В которой Митя встречает двух старых знакомых

– А-а-а!

Крик нарастал, набирал силу и обрывался с жалобным всхлипом в конце. Снова и снова. Тяжелая дверь не могла его полностью приглушить, и Дмитрий Самарин дергался, то прислоняясь к створке, то утыкаясь лбом в стену рядом. Узор из трещин на штукатурке за несколько часов был изучен им досконально.

Невыносимо.

Длительное ожидание мучительно само по себе. А когда ты рядом с непостижимым и малопонятным, но при этом совершенно бесполезен – нестерпимо вдвойне.

– А-а-а!

Крик раздался опять, и вслед за ним послышался уставший, срывающийся плач:

– Мамочка, я больше не могу!

– Можешь, милая, можешь. Все хорошо. Попей воды. Осталось совсем немного.

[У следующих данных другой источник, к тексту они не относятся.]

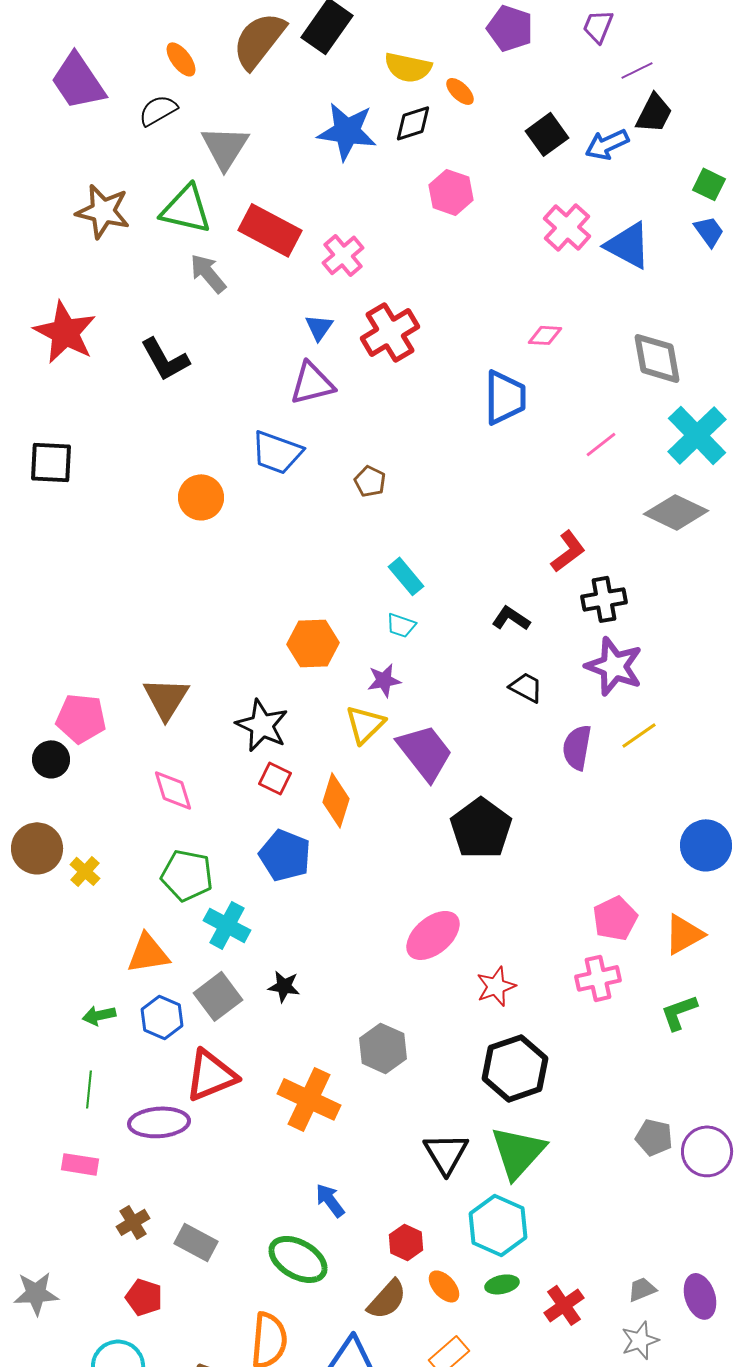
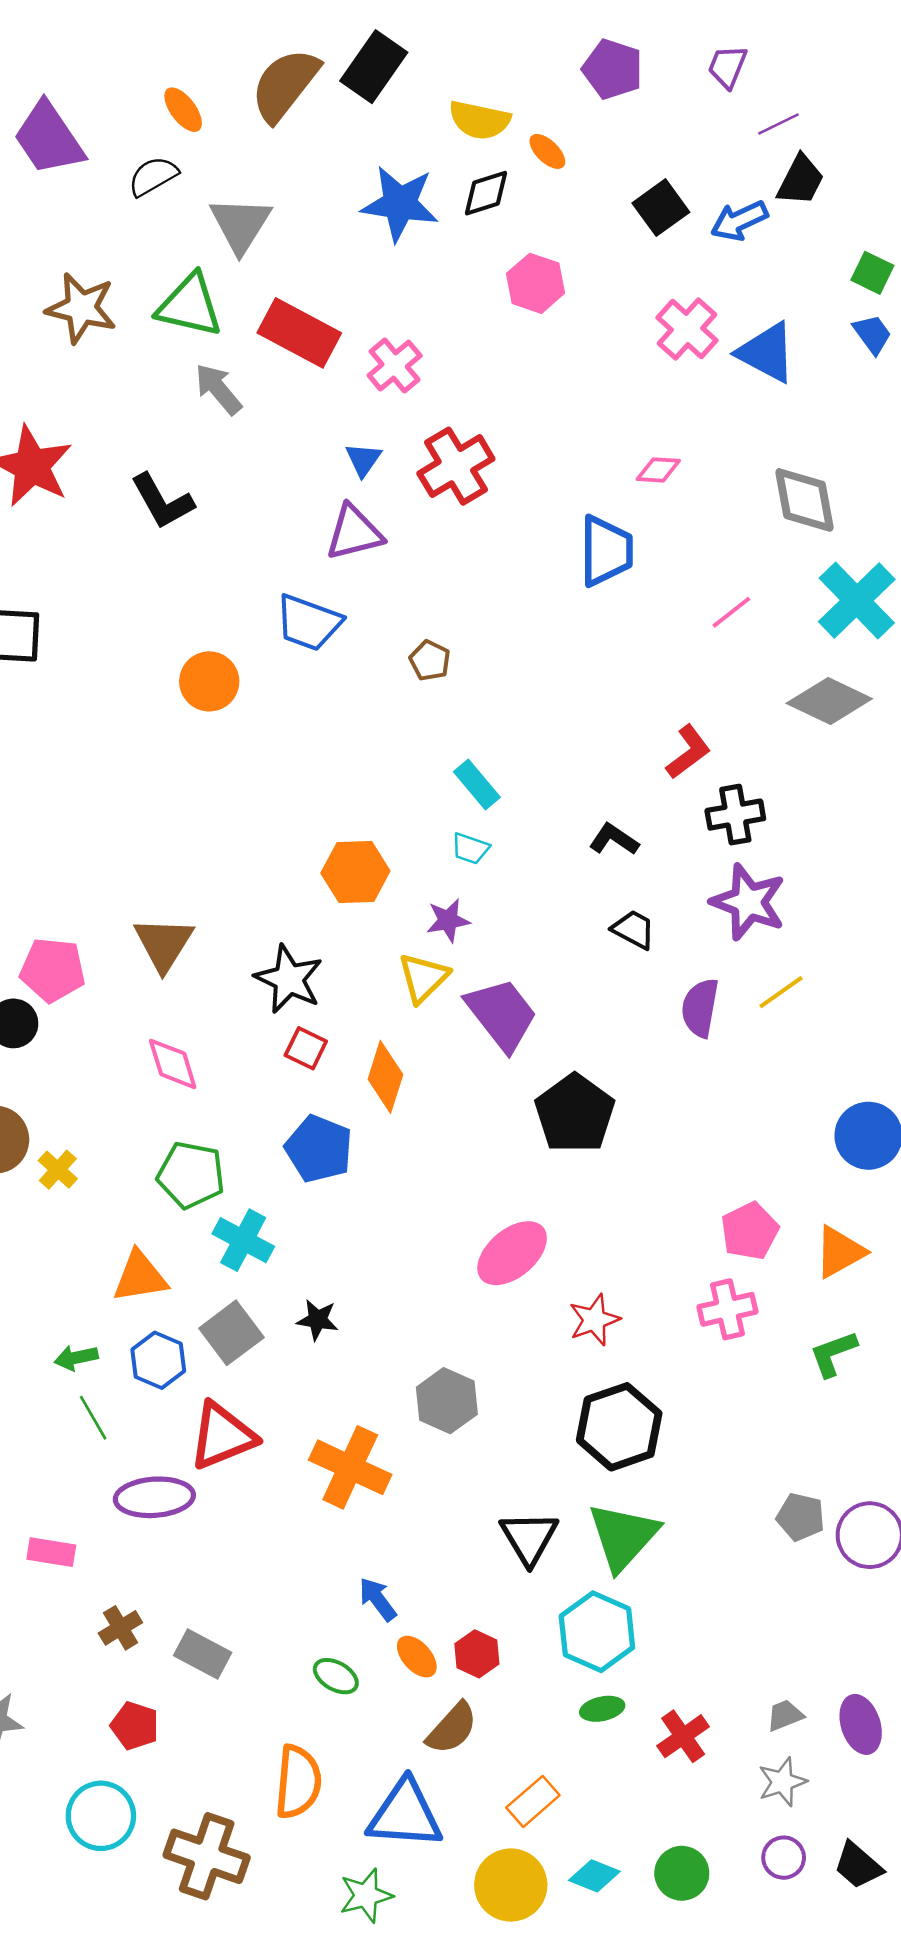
green line: (89, 1089) -> (93, 1418), moved, turned -36
green ellipse: (298, 1259) -> (336, 1676), size x0.6
orange ellipse: (444, 1286) -> (417, 1657), moved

– Пожалуй, стоит дать немного хлороформа. Марфа Семеновна, приготовьте.

– А-а-а!

Митя стукнул кулаком по стене, словно пытаясь разделить боль, которая буквально сочилась из-за двери.

Ужасно захотелось курить. Курить? Что за странное желание? Никогда ведь не увлекался. Но почему-то сейчас вспомнился один из подчиненных, Семен Горбунов, попыхивающий трубкой. В трудные моменты он всегда доставал табак, и кажется, это несложное действие помогало ему разобраться с насущными проблемами.

Митя сглотнул, отогнав глупую мысль. Дверь приоткрылась, и в проем боком протиснулась насупленная горничная, держа в руках таз. Вода в нем была красная, в ней плавали какие-то тряпки. Служанка поймала встревоженный Митин взгляд и отрицательно покачала головой. Потом закрыла створку ногой, перехватила таз поудобнее и ушла вниз.

Дмитрий снова уткнулся лбом в стену.

Невыносимо.

– Пойдем-ка.

Хозяин дома Николай Сергеевич Загорский подошел неслышно, потянул за рукав, и Митя подчинился. Позволил довести себя до кабинета и усадить в кресло, в котором и очнулся со стаканом в руке. Загорский-старший налил себе тоже и удобно устроился за столом. В комнате было сумрачно и тихо, никаких криков сюда не доносилось. Лишь тикали бронзовые часы в виде орла на каминной полке.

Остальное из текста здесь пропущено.